### TASK TO COMPLETE:
Take the data below and write it out exactly, except for the pictures.

Stored data entries
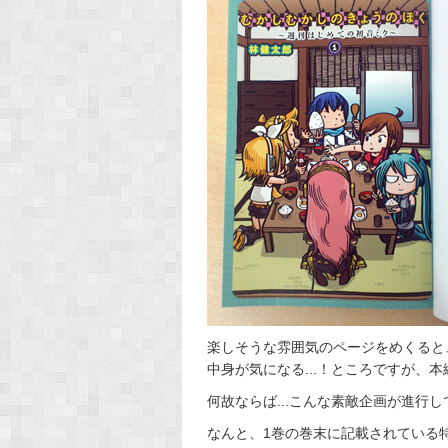
楽しそうな雰囲気のページをめくると
中身が気になる...！ところですが、
何故ならば...こんな素敵企画が進行
なんと、1巻の巻末に記載されている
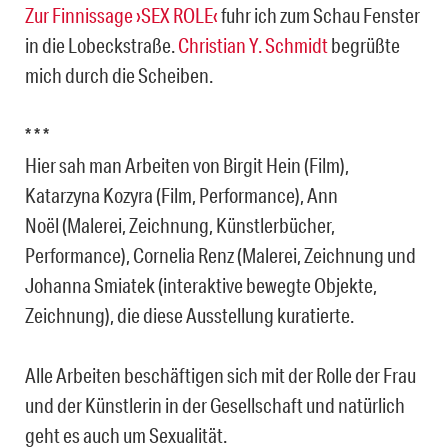
Zur Finnissage ›SEX ROLE‹
fuhr ich zum Schau Fenster
in die Lobeckstraße.
Christian Y. Schmidt
begrüßte
mich durch die Scheiben.
* * *
Hier sah man Arbeiten von Birgit Hein (Film),
Katarzyna Kozyra (Film, Performance), Ann
Noël (Malerei, Zeichnung, Künstlerbücher,
Performance), Cornelia Renz (Malerei, Zeichnung und
Johanna Smiatek (interaktive bewegte Objekte,
Zeichnung), die diese Ausstellung kuratierte.
Alle Arbeiten beschäftigen sich mit der Rolle der Frau
und der Künstlerin in der Gesellschaft und natürlich
geht es auch um Sexualität.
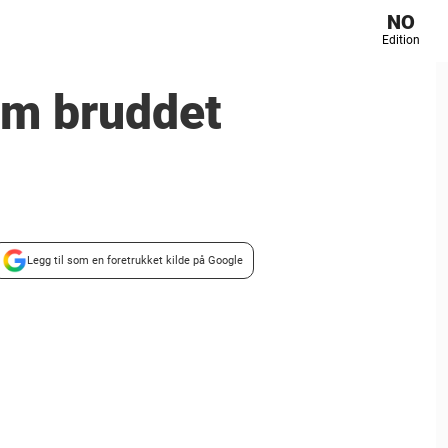
NO
Edition
om bruddet
Legg til som en foretrukket kilde på Google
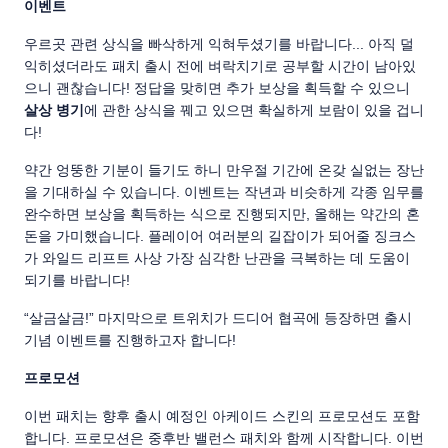
이벤트
우르곳 관련 상식을 빠삭하게 익혀두셨기를 바랍니다... 아직 덜
익히셨더라도 패치 출시 전에 벼락치기로 공부할 시간이 남아있
으니 괜찮습니다! 정답을 맞히면 추가 보상을 획득할 수 있으니
살상 병기
에 관한 상식을 꿰고 있으면 확실하게 보람이 있을 겁니
다!
약간 엉뚱한 기분이 들기도 하니 만우절 기간에 온갖 실없는 장난
을 기대하실 수 있습니다. 이벤트는 작년과 비슷하게 각종 임무를
완수하면 보상을 획득하는 식으로 진행되지만, 올해는 약간의 혼
돈을 가미했습니다. 플레이어 여러분의 길잡이가 되어줄 징크스
가 와일드 리프트 사상 가장 심각한 난관을 극복하는 데 도움이
되기를 바랍니다!
“살금살금!” 마지막으로 트위치가 드디어 협곡에 등장하면 출시
기념 이벤트를 진행하고자 합니다!
프로모션
이번 패치는 향후 출시 예정인 아케이드 스킨의 프로모션도 포함
합니다. 프로모션은 중후반 밸런스 패치와 함께 시작합니다. 이번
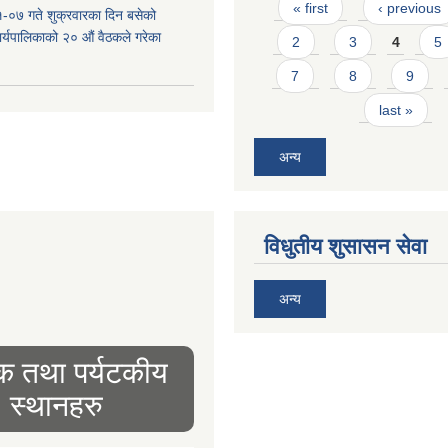
Pages
« first
‹ previous
-०७ गते शुक्रवारका दिन बसेको
 कार्यपालिकाको २० औं वैठकले गरेका
2
3
4
5
7
8
9
last »
अन्य
विधुतीय शुसासन सेवा
अन्य
िक तथा पर्यटकीय
स्थानहरु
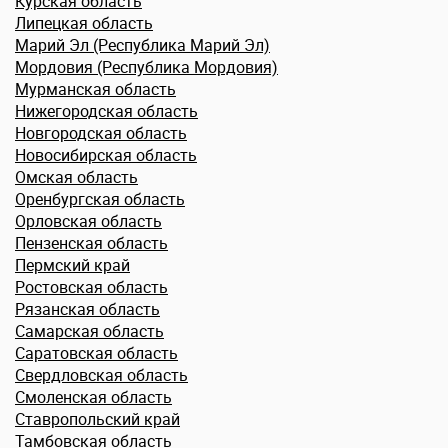
Курская область
Липецкая область
Марий Эл (Республика Марий Эл)
Мордовия (Республика Мордовия)
Мурманская область
Нижегородская область
Новгородская область
Новосибирская область
Омская область
Оренбургская область
Орловская область
Пензенская область
Пермский край
Ростовская область
Рязанская область
Самарская область
Саратовская область
Свердловская область
Смоленская область
Ставропольский край
Тамбовская область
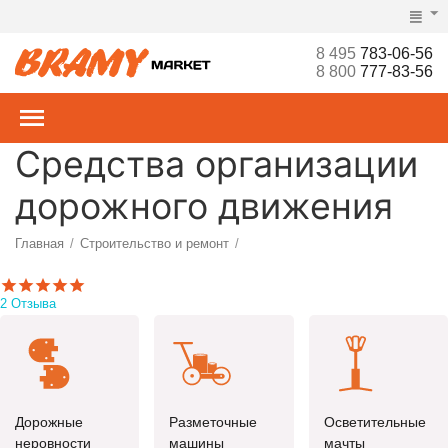
8 495
783-06-56
8 800
777-83-56
Средства организации
дорожного движения
Главная
Строительство и ремонт
/
/
Ворота, рольставни, шлагбаумы, турникеты, СКУД
/
2 Отзыва
Дорожные
Разметочные
Осветительные
неровности
машины
мачты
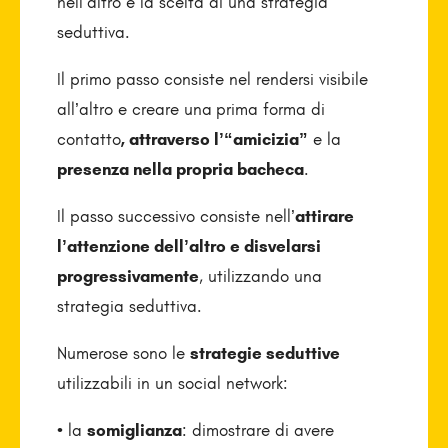
nell’altro e la scelta di una strategia
seduttiva.
Il primo passo consiste nel rendersi visibile
all’altro e creare una
prima forma di
contatto
, attraverso l’“amicizia”
e la
presenza nella propria bacheca
.
Il passo successivo consiste nell’
attirare
l’attenzione dell’altro e disvelarsi
progressivamente
, utilizzando una
strategia seduttiva.
Numerose sono le
strategie seduttive
utilizzabili in un social network:
• la
somiglianza
: dimostrare di avere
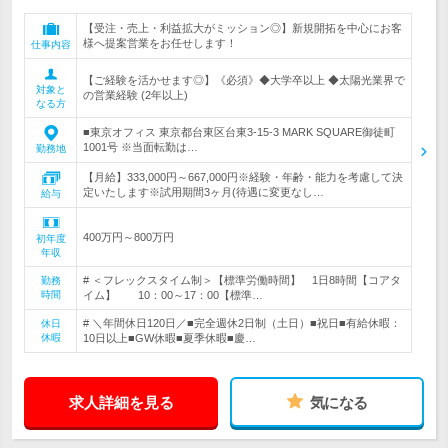
【受注・売上・利益拡大がミッション◎】新規開拓を中心にお客
様へ提案営業をお任せします！
仕事内容
【ご経験を活かせます◎】《必須》◆大学卒以上 ◆太陽光業界で
対象と
の営業経験 (2年以上)
なる方
■東京オフィス 東京都台東区台東3-15-3 MARK SQUARE御徒町
1001号 ※当面転勤は…
勤務地
【月給】333,000円～667,000円※経験・年齢・能力を考慮して決
定いたします※試用期間3ヶ月(待遇に変更なし…
給与
400万円～800万円
初年度
年収
# ＜フレックスタイム制＞【標準労働時間】 1日8時間【コアタ
勤務
時間
イム】 10：00～17：00【標準…
# ＼年間休日120日／■完全週休2日制（土日）■祝日■有給休暇：
休日
休暇
10日以上■GW休暇■夏季休暇■慶…
求人詳細を見る
気になる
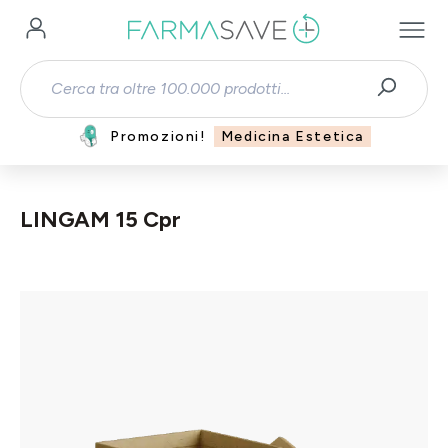
Passa al contenuto principale
Promozioni!
Medicina Estetica
LINGAM 15 Cpr
Salta la galleria di immagini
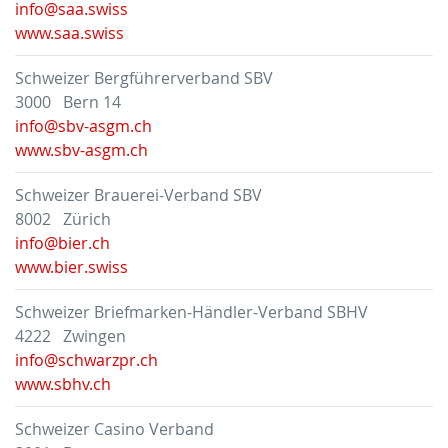
info@saa.swiss
www.saa.swiss
Schweizer Bergführerverband SBV
3000 Bern 14
info@sbv-asgm.ch
www.sbv-asgm.ch
Schweizer Brauerei-Verband SBV
8002 Zürich
info@bier.ch
www.bier.swiss
Schweizer Briefmarken-Händler-Verband SBHV
4222 Zwingen
info@schwarzpr.ch
www.sbhv.ch
Schweizer Casino Verband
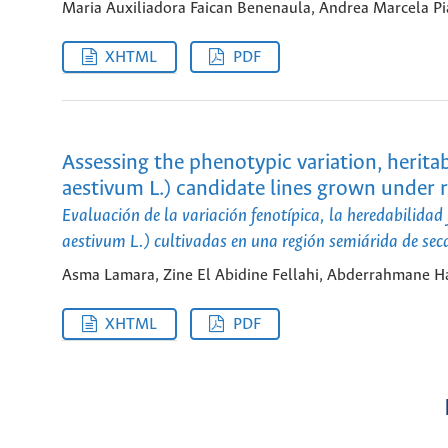
Maria Auxiliadora Faican Benenaula, Andrea Marcela Pia
XHTML
PDF
Assessing the phenotypic variation, herita
aestivum L.) candidate lines grown under r
Evaluación de la variación fenotípica, la heredabilidad 
aestivum L.) cultivadas en una región semiárida de sec
Asma Lamara, Zine El Abidine Fellahi, Abderrahmane 
XHTML
PDF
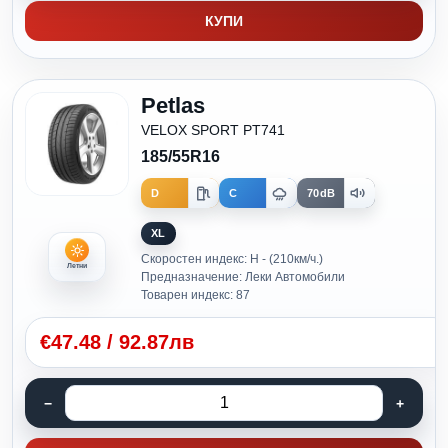
КУПИ
Petlas
VELOX SPORT PT741
185/55R16
D
C
70dB
XL
Скоростен индекс: H - (210км/ч.)
Летни
Предназначение: Леки Автомобили
Товарен индекс: 87
€
47.48
/
92.87лв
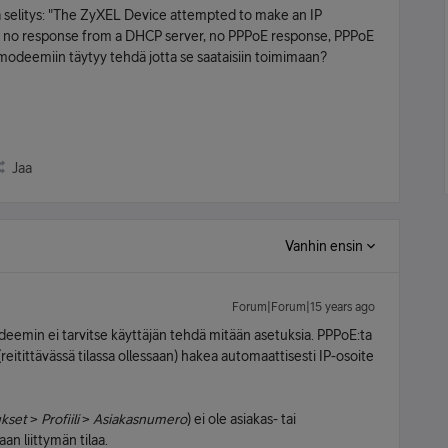
va selitys: "The ZyXEL Device attempted to make an IP
re no response from a DHCP server, no PPPoE response, PPPoE
 modeemiin täytyy tehdä jotta se saataisiin toimimaan?
Jaa
Vanhin ensin
Forum|Forum|15 years ago
min ei tarvitse käyttäjän tehdä mitään asetuksia. PPPoE:ta
reitittävässä tilassa ollessaan) hakea automaattisesti IP-osoite
kset
>
Profiili
>
Asiakasnumero
) ei ole asiakas- tai
an liittymän tilaa.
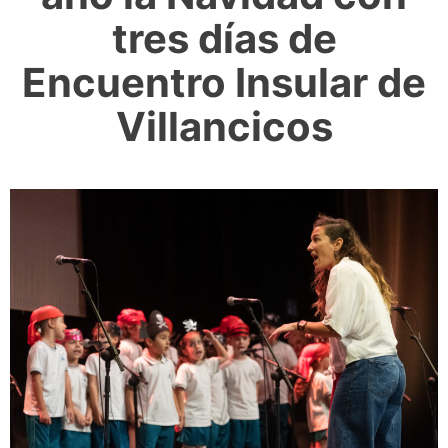
tres días de
Encuentro Insular de
Villancicos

### FINISHED TASK:
楽しそうな雰囲気のページをめくると
中身が気になる...！ところですが、
何故ならば...こんな素敵企画が進行
なんと、1巻の巻末に記載されている
Zur Finnissage ›SEX ROLE‹
fuhr ich zum Schau Fenster
in die Lobeckstraße.
Christian Y. Schmidt
begrüßte
mich durch die Scheiben.
* * *
Hier sah man Arbeiten von Birgit Hein (Film),
Katarzyna Kozyra (Film, Performance), Ann
Noël (Malerei, Zeichnung, Künstlerbücher,
Performance), Cornelia Renz (Malerei, Zeichnung und
Johanna Smiatek (interaktive bewegte Objekte,
Zeichnung), die diese Ausstellung kuratierte.
Alle Arbeiten beschäftigen sich mit der Rolle der Frau
und der Künstlerin in der Gesellschaft und natürlich
geht es auch um Sexualität.
NO
Edition
om bruddet
Legg til som en foretrukket kilde på Google
이벤트
우르곳 관련 상식을 빠삭하게 익혀두셨기를 바랍니다... 아직 덜
익히셨더라도 패치 출시 전에 벼락치기로 공부할 시간이 남아있
으니 괜찮습니다! 정답을 맞히면 추가 보상을 획득할 수 있으니
살상 병기
에 관한 상식을 꿰고 있으면 확실하게 보람이 있을 겁니
다!
약간 엉뚱한 기분이 들기도 하니 만우절 기간에 온갖 실없는 장난
을 기대하실 수 있습니다. 이벤트는 작년과 비슷하게 각종 임무를
완수하면 보상을 획득하는 식으로 진행되지만, 올해는 약간의 혼
돈을 가미했습니다. 플레이어 여러분의 길잡이가 되어줄 징크스
가 와일드 리프트 사상 가장 심각한 난관을 극복하는 데 도움이
되기를 바랍니다!
“살금살금!” 마지막으로 트위치가 드디어 협곡에 등장하면 출시
기념 이벤트를 진행하고자 합니다!
프로모션
이번 패치는 향후 출시 예정인 아케이드 스킨의 프로모션도 포함
합니다. 프로모션은 중후반 밸런스 패치와 함께 시작합니다. 이번
Pages
« first
‹ previous
-०७ गते शुक्रवारका दिन बसेको
 कार्यपालिकाको २० औं वैठकले गरेका
2
3
4
5
7
8
9
last »
अन्य
विधुतीय शुसासन सेवा
अन्य
िक तथा पर्यटकीय
स्थानहरु
Курская область
Липецкая область
Марий Эл (Республика Марий Эл)
Мордовия (Республика Мордовия)
Мурманская область
Нижегородская область
Новгородская область
Новосибирская область
Омская область
Оренбургская область
Орловская область
Пензенская область
Пермский край
Ростовская область
Рязанская область
Самарская область
Саратовская область
Свердловская область
Смоленская область
Ставропольский край
Тамбовская область
8 495
783-06-56
8 800
777-83-56
Средства организации
дорожного движения
Главная
Строительство и ремонт
/
/
Ворота, рольставни, шлагбаумы, турникеты, СКУД
/
2 Отзыва
Дорожные
Разметочные
Осветительные
неровности
машины
мачты
nell’altro e la scelta di una strategia
seduttiva.
Il primo passo consiste nel rendersi visibile
all’altro e creare una
prima forma di
contatto
, attraverso l’“amicizia”
e la
presenza nella propria bacheca
.
Il passo successivo consiste nell’
attirare
l’attenzione dell’altro e disvelarsi
progressivamente
, utilizzando una
strategia seduttiva.
Numerose sono le
strategie seduttive
utilizzabili in un social network:
• la
somiglianza
: dimostrare di avere
【受注・売上・利益拡大がミッション◎】新規開拓を中心にお客
様へ提案営業をお任せします！
仕事内容
【ご経験を活かせます◎】《必須》◆大学卒以上 ◆太陽光業界で
対象と
の営業経験 (2年以上)
なる方
■東京オフィス 東京都台東区台東3-15-3 MARK SQUARE御徒町
1001号 ※当面転勤は…
勤務地
【月給】333,000円～667,000円※経験・年齢・能力を考慮して決
定いたします※試用期間3ヶ月(待遇に変更なし…
給与
400万円～800万円
初年度
年収
# ＜フレックスタイム制＞【標準労働時間】 1日8時間【コアタ
勤務
時間
イム】 10：00～17：00【標準…
# ＼年間休日120日／■完全週休2日制（土日）■祝日■有給休暇：
休日
休暇
10日以上■GW休暇■夏季休暇■慶…
求人詳細を見る
気になる
Passa al contenuto principale
Promozioni!
Medicina Estetica
LINGAM 15 Cpr
Salta la galleria di immagini
info@saa.swiss
www.saa.swiss
Schweizer Bergführerverband SBV
3000 Bern 14
info@sbv-asgm.ch
www.sbv-asgm.ch
Schweizer Brauerei-Verband SBV
8002 Zürich
info@bier.ch
www.bier.swiss
Schweizer Briefmarken-Händler-Verband SBHV
4222 Zwingen
info@schwarzpr.ch
www.sbhv.ch
Schweizer Casino Verband
Maria Auxiliadora Faican Benenaula, Andrea Marcela Pia
XHTML
PDF
Assessing the phenotypic variation, herita
aestivum L.) candidate lines grown under r
Evaluación de la variación fenotípica, la heredabilidad 
aestivum L.) cultivadas en una región semiárida de sec
Asma Lamara, Zine El Abidine Fellahi, Abderrahmane 
XHTML
PDF
КУПИ
Petlas
VELOX SPORT PT741
185/55R16
D
C
70dB
XL
Скоростен индекс: H - (210км/ч.)
Летни
Предназначение: Леки Автомобили
Товарен индекс: 87
€
47.48
/
92.87лв
va selitys: "The ZyXEL Device attempted to make an IP
re no response from a DHCP server, no PPPoE response, PPPoE
 modeemiin täytyy tehdä jotta se saataisiin toimimaan?
Jaa
Vanhin ensin
Forum|Forum|15 years ago
min ei tarvitse käyttäjän tehdä mitään asetuksia. PPPoE:ta
reitittävässä tilassa ollessaan) hakea automaattisesti IP-osoite
kset
>
Profiili
>
Asiakasnumero
) ei ole asiakas- tai
an liittymän tilaa.
tres días de
Encuentro Insular de
Villancicos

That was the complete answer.